§ **EXERCISE DETAILS**: Pick out each line below containing "THIẾT".

Collected data
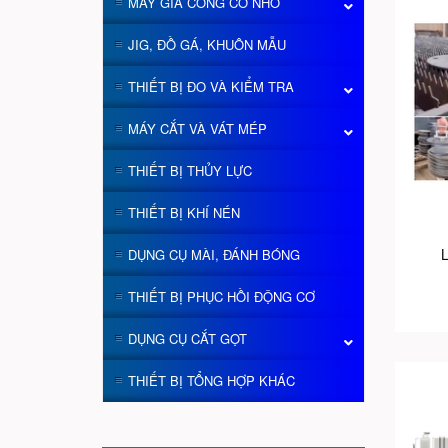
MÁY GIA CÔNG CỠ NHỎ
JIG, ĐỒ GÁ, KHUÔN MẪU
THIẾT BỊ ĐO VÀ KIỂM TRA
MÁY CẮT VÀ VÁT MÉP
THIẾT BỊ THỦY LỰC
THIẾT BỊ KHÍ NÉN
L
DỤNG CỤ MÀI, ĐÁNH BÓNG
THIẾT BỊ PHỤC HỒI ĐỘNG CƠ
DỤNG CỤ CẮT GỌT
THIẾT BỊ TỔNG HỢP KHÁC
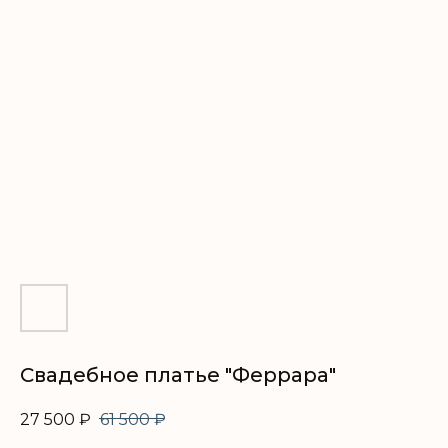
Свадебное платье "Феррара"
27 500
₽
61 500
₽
==
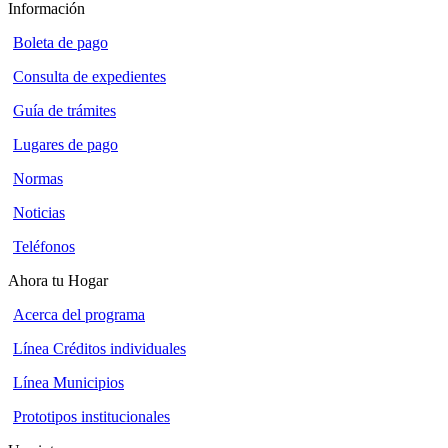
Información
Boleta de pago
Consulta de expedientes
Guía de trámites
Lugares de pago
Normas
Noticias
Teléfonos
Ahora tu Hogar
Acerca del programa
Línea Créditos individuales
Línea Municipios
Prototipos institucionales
* * *
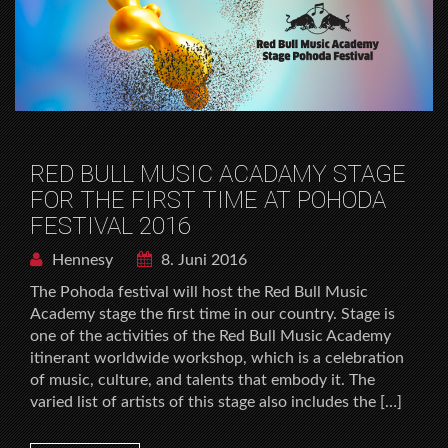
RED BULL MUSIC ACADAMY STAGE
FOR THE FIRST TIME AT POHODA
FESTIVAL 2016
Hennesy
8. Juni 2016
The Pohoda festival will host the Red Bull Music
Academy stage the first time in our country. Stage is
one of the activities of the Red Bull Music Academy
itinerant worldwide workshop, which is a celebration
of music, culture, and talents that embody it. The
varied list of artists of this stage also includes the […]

§ **RESULT**:
THIẾT BỊ ĐO VÀ KIỂM TRA
THIẾT BỊ THỦY LỰC
THIẾT BỊ KHÍ NÉN
THIẾT BỊ PHỤC HỒI ĐỘNG CƠ
THIẾT BỊ TỔNG HỢP KHÁC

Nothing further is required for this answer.